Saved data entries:
•••••

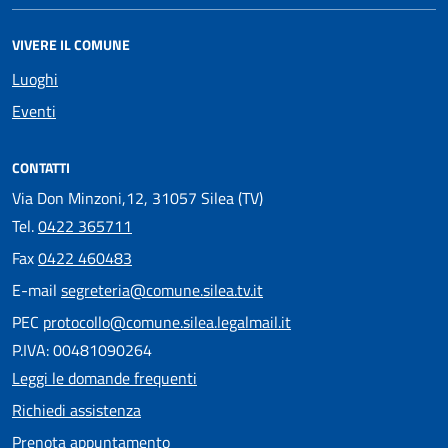
VIVERE IL COMUNE
Luoghi
Eventi
CONTATTI
Via Don Minzoni,12, 31057 Silea (TV)
Tel.
0422 365711
Fax
0422 460483
E-mail
segreteria@comune.silea.tv.it
PEC
protocollo@comune.silea.legalmail.it
P.IVA: 00481090264
Leggi le domande frequenti
Richiedi assistenza
Prenota appuntamento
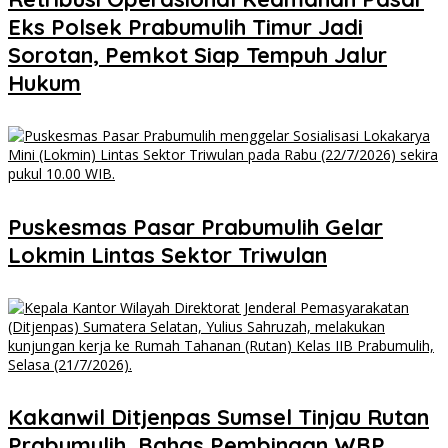
Eks Polsek Prabumulih Timur Jadi
Sorotan, Pemkot Siap Tempuh Jalur
Hukum
Puskesmas Pasar Prabumulih Gelar
Lokmin Lintas Sektor Triwulan
Kakanwil Ditjenpas Sumsel Tinjau Rutan
Prabumulih, Bahas Pembinaan WBP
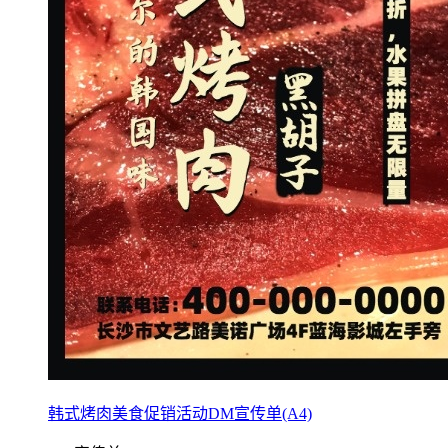
韩式烤肉美食促销活动DM宣传单(A4)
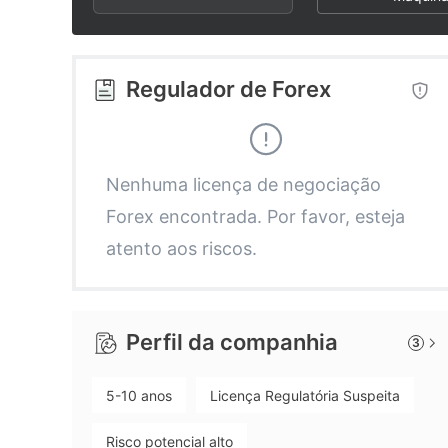
2
7
3
8
Regulador de Forex
4
9
5
Nenhuma licença de negociação
Forex encontrada. Por favor, esteja
6
atento aos riscos.
7
Perfil da companhia
3
8
5-10 anos
Licença Regulatória Suspeita
9
Risco potencial alto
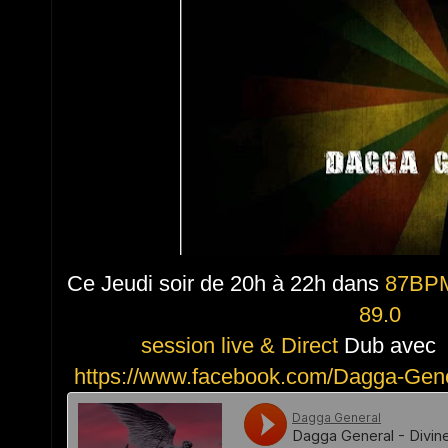
Ce Jeudi soir de 20h à 22h dans
87BP
89.0
session live & Direct
Dub avec
https://www.facebook.com/Dagga-Gen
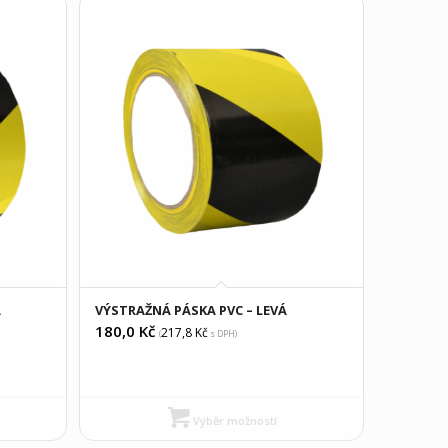
Á
VÝSTRAŽNÁ PÁSKA PVC – LEVÁ
180,0
Kč
217,8
Kč
(
s DPH)
Výběr možností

•••••

YOUR ASSIGNMENT:
Go through the data and return every word of it verbatim, leaving out the pictures.

WORKED SOLUTION:
VIVERE IL COMUNE
Luoghi
Eventi
CONTATTI
Via Don Minzoni,12, 31057 Silea (TV)
Tel.
0422 365711
Fax
0422 460483
E-mail
segreteria@comune.silea.tv.it
PEC
protocollo@comune.silea.legalmail.it
P.IVA: 00481090264
Leggi le domande frequenti
Richiedi assistenza
Prenota appuntamento
Eks Polsek Prabumulih Timur Jadi
Sorotan, Pemkot Siap Tempuh Jalur
Hukum
Puskesmas Pasar Prabumulih Gelar
Lokmin Lintas Sektor Triwulan
Kakanwil Ditjenpas Sumsel Tinjau Rutan
Prabumulih, Bahas Pembinaan WBP
韩式烤肉美食促销活动DM宣传单(A4)
2
7
3
8
Regulador de Forex
4
9
5
Nenhuma licença de negociação
Forex encontrada. Por favor, esteja
6
atento aos riscos.
7
Perfil da companhia
3
8
5-10 anos
Licença Regulatória Suspeita
9
Risco potencial alto
Ce Jeudi soir de 20h à 22h dans
87BP
89.0
session live & Direct
Dub avec
https://www.facebook.com/Dagga-Gen
Á
VÝSTRAŽNÁ PÁSKA PVC – LEVÁ
180,0
Kč
217,8
Kč
(
s DPH)
Výběr možností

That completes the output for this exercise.